▶ What the exercise asks:
The answer should consist of all the entries, repeated word for word.

▶ Given entries:
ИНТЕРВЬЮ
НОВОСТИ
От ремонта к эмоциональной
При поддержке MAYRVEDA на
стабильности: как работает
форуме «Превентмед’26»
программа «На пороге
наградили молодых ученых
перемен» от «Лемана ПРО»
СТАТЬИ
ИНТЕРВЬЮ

▶ Result below:
ИНТЕРВЬЮ
НОВОСТИ
От ремонта к эмоциональной
При поддержке MAYRVEDA на
стабильности: как работает
форуме «Превентмед’26»
программа «На пороге
наградили молодых ученых
перемен» от «Лемана ПРО»
СТАТЬИ
ИНТЕРВЬЮ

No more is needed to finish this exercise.